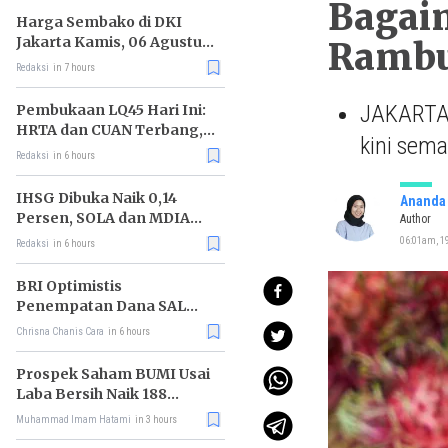
Bagai
Harga Sembako di DKI
Jakarta Kamis, 06 Agustus
Rambu
2026, Daging Kambing
Redaksi
in 7 hours
Naik, Gula Pasir Turun
JAKARTA,
Pembukaan LQ45 Hari Ini:
HRTA dan CUAN Terbang,
kini sema
MAPI Tiarap
Redaksi
in 6 hours
IHSG Dibuka Naik 0,14
Ananda 
Persen, SOLA dan MDIA
Author
Jadi Katalis
06:01am, 19
Redaksi
in 6 hours
BRI Optimistis
Penempatan Dana SAL
Dorong Pembiayaan Sektor
Chrisna Chanis Cara
in 6 hours
Produktif
Prospek Saham BUMI Usai
Laba Bersih Naik 188
Persen
Muhammad Imam Hatami
in 3 hours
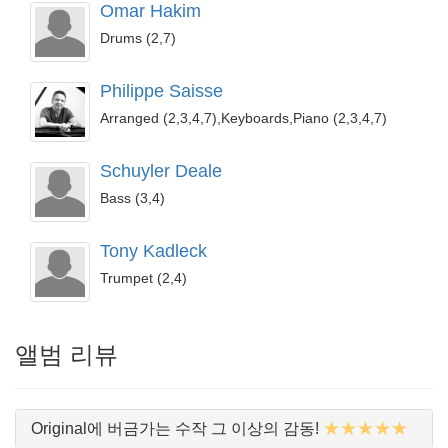
Omar Hakim
Drums (2,7)
Philippe Saisse
Arranged (2,3,4,7),Keyboards,Piano (2,3,4,7)
Schuyler Deale
Bass (3,4)
Tony Kadleck
Trumpet (2,4)
앨범 리뷰
★★★★★
Original에 버금가는 수작 그 이상의 감동!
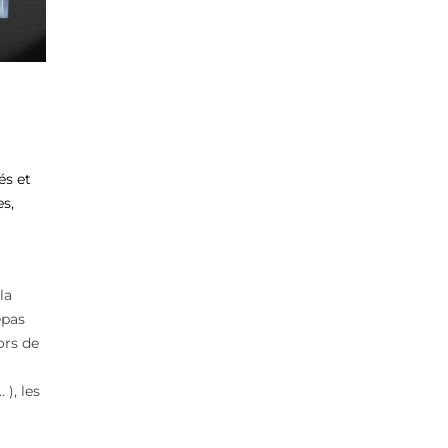
és et
s,
la
epas
ors de
 ), les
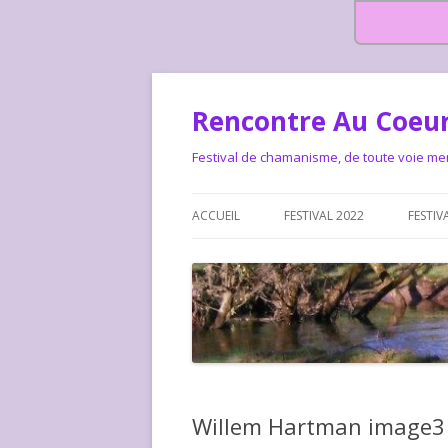
Rencontre Au Coeur
Festival de chamanisme, de toute voie me
ACCUEIL
FESTIVAL 2022
FESTIV
HISTOIRE DES RENCONTRES
LA CHARTE DU FESTIVAL
LE FESTIVAL DEPUIS 2015 – QUI
LE FEST
SOMMES-NOUS ?
ALLONS-
LE FESTI
Willem Hartman image3
COMMEN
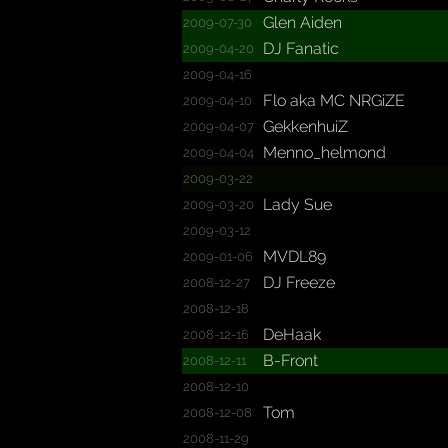
Glen Aiden
2009-07-30
DJ Fanatic
2009-04-20
2009-04-16
Flo aka MC NRGiZE
2009-04-10
GekkenhuiZ
2009-04-07
Menno_­helmond
2009-04-04
2009-03-22
Lady Sue
2009-03-20
2009-03-12
MVDL89
2009-01-06
DJ Freeze
2008-12-27
2008-12-18
DeHaak
2008-12-16
B-Front
2008-12-11
2008-12-10
Tom
2008-12-08
2008-11-29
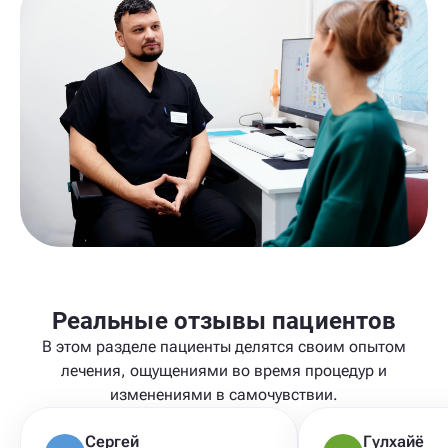
Реальные отзывы пациентов
В этом разделе пациенты делятся своим опытом
лечения, ощущениями во время процедур и
изменениями в самочувствии.
Сергей
Гулхайё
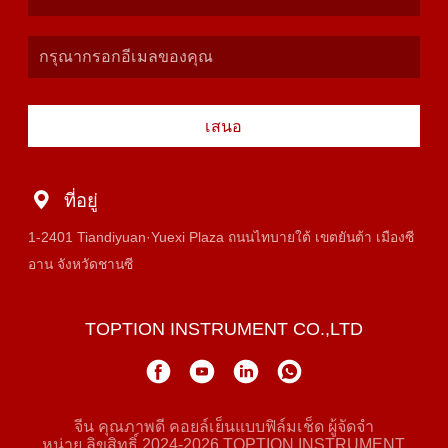
เสนอ
ที่อยู่
1-2401 Tiandiyuan·Yuexi Plaza ถนนไทบายใต้ เขตยันต้า เมืองซี
อาน จังหวัดชานซี
TOPTION INSTRUMENT CO.,LTD
จีน คุณภาพดี คอยล์เย็นแบบฟิล์มเช็ด ผู้จัดจํา
หน่าย.ลิขสิทธิ์ 2024-2026 TOPTION INSTRUMENT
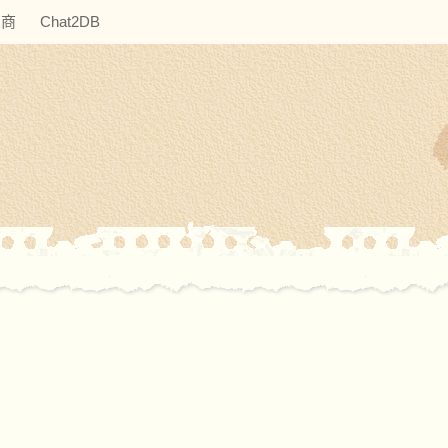
助商
Chat2DB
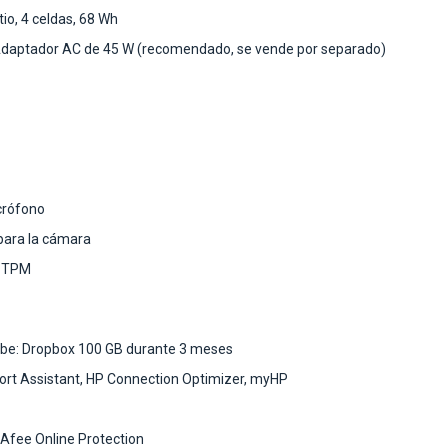
tio, 4 celdas, 68 Wh
 Adaptador AC de 45 W (recomendado, se vende por separado)
crófono
 para la cámara
e TPM
be: Dropbox 100 GB durante 3 meses
ort Assistant, HP Connection Optimizer, myHP
cAfee Online Protection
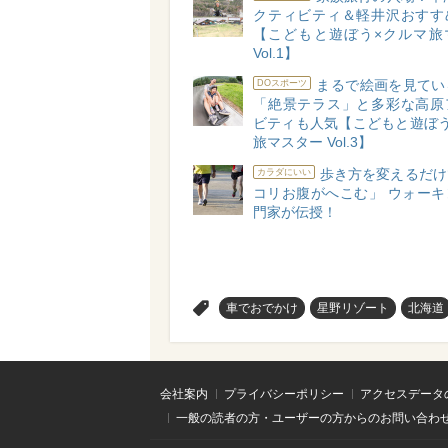
クティビティ＆軽井沢おすす
【こどもと遊ぼう×クルマ旅
Vol.1】
まるで絵画を見てい
DOスポーツ
「絶景テラス」と多彩な高原
ビティも人気【こどもと遊ぼう
旅マスター Vol.3】
歩き方を変えるだけ
カラダにいい
コリお腹がへこむ」 ウォーキ
門家が伝授！
>
車でおでかけ
星野リゾート
北海道
会社案内
プライバシーポリシー
アクセスデータ
一般の読者の方・ユーザーの方からのお問い合わ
____
[Exercise description]
Please give, as a bare number, how many lines in the listing above include the word "INSTRUMENT".

[Answer below]
2